Toda una generación de historiadores catalanes –con el concurso y la complicidad de algunos de otros lugares, entre los que John H. Elliott y Pierre Vilar deben ser destacados– evidenciarán la marca profunda de aquel designio. El impulso es tan efectivo que, de alguna manera, se proyecta hasta el presente.

Límites y contradicciones
En una década de intensa dedicación, la cosecha de Vicens aporta resultados que sin hipérbole alguna pueden ser definidos como excepcionales. Tendrá tiempo para modificar el trabajo anterior sobre los remences catalanes en términos sociales más complejos; de reflexionar en voz muy alta sobre la complicada estructuración de la monarquía de los Austrias españoles, separándose de manera radical de la idea anacrónica de unidad española que tanto juego dio (y concede todavía) al nacionalismo historiográfico español; y tuvo todavía tiempo para lanzarse febrilmente sobre la historia contemporánea de Catalunya y España, realidades que para Vicens precisaban de una explicación en paralelo.

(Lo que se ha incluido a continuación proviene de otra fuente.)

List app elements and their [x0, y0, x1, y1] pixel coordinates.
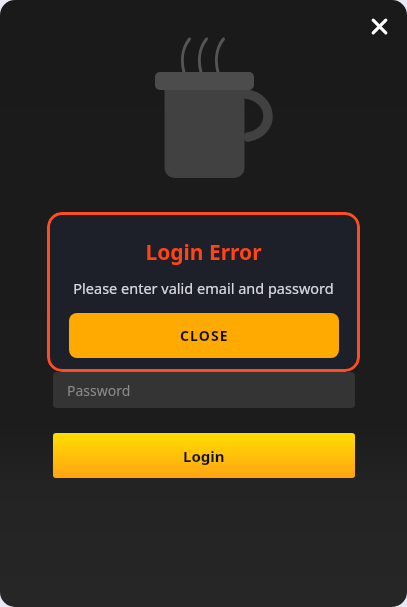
button[interactable]: Password: [53, 372, 355, 408]
staticText: Login Error: [145, 238, 262, 267]
staticText: Password: [67, 381, 131, 400]
staticText: Admin Portal: [154, 245, 253, 267]
staticText: BREW BEAN: [120, 206, 287, 241]
staticText: CLOSE: [180, 326, 229, 345]
button[interactable]: CLOSE: [69, 313, 339, 358]
button[interactable]: Login: [53, 433, 355, 478]
staticText: Login: [183, 446, 225, 466]
staticText: Please enter valid email and password: [73, 278, 334, 298]
button[interactable]: Close: [359, 6, 399, 46]
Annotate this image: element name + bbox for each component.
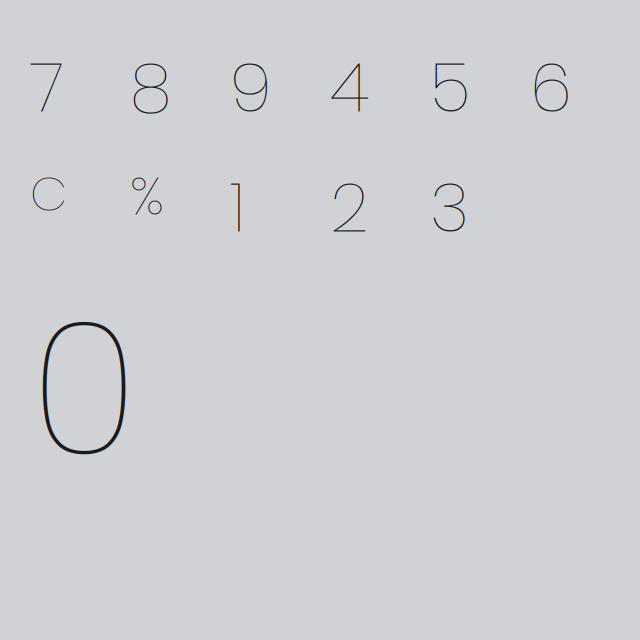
staticText: 8 xyxy=(130,40,171,135)
staticText: 3 xyxy=(430,160,469,255)
staticText: 4 xyxy=(330,40,369,135)
staticText: % xyxy=(130,160,164,233)
staticText: 5 xyxy=(430,40,470,135)
staticText: 7 xyxy=(30,40,64,135)
staticText: 6 xyxy=(530,40,572,135)
staticText: 1 xyxy=(230,160,245,255)
staticText: 2 xyxy=(330,160,369,255)
staticText: 0 xyxy=(30,260,138,518)
staticText: 9 xyxy=(230,40,272,135)
staticText: C xyxy=(30,160,67,227)
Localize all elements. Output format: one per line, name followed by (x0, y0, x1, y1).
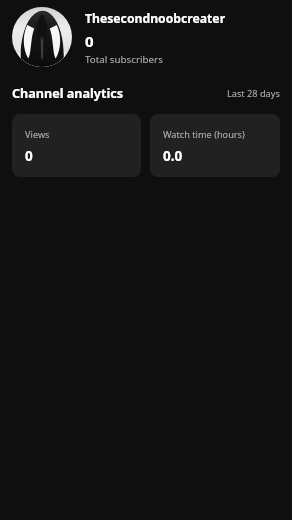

Por si no bastaba, tuvo tiempo incluso para situarse en el centro del proyecto abierto por Josep Pla y Joan Fuster de construir un espacio catalán superior al ámbito del Principado, algo que el primero de ellos explicó, en párrafos memorables incluidos en sus Notes per a Sílvia, como la necesidad de dar vida a un consenso cultural como condición previa a la política estricta.

La magnitud de la empresa de Vicens, admirable e impresionante desde cualquier ángulo de visión, no puede esconder sus límites y contradicciones. El más patente: la forma como la impaciencia por los resultados y una visión muy instrumental del oficio le condujeron de retorno a algunas viejas certidumbres de la tradición historiográfica propia, aquella a la que él mismo había desafiado con impaciencia en su juventud. Retornó a la idea de una continuidad lineal que se prolonga desde la Catalunya de la edad media hasta la generación de principios del siglo XX, la de Enric Prat de la Riba y el nacionalismo naciente, que Vicens sitúa sin complejos en el centro de la historia del país.

La linealidad de aquella opción funciona, no es necesario insistir, de modo retrospectivo y anacrónico. Es la generación de 1901, tal como la bautizó el historiador, la que marca y señala aquella continuidad. Pero es una continuidad selectiva, a la que el pasado medieval y moderno deberán sujetarse necesariamente, dejando tantos desgarramientos internos, desvíos, sujeciones a designios ajenos y grupos sociales enteros al margen de lo que debería entenderse como esencial, como genuinamente conformador de la naturaleza profunda del país.

Por estas razones, el legado de Vicens estaba compuesto por muchas piezas e impulsos, no todas de la misma calidad. Y, por la misma razón, las generaciones posteriores se encontrarían enredadas de nuevo en las mismas cuestiones con las que el gran historiador luchó febrilmente toda su vida. Pero parece claro que la idea de intangibilidad no figuraba en el diccionario de aquella fuerza de la naturaleza que fue Jaume Vicens Vives.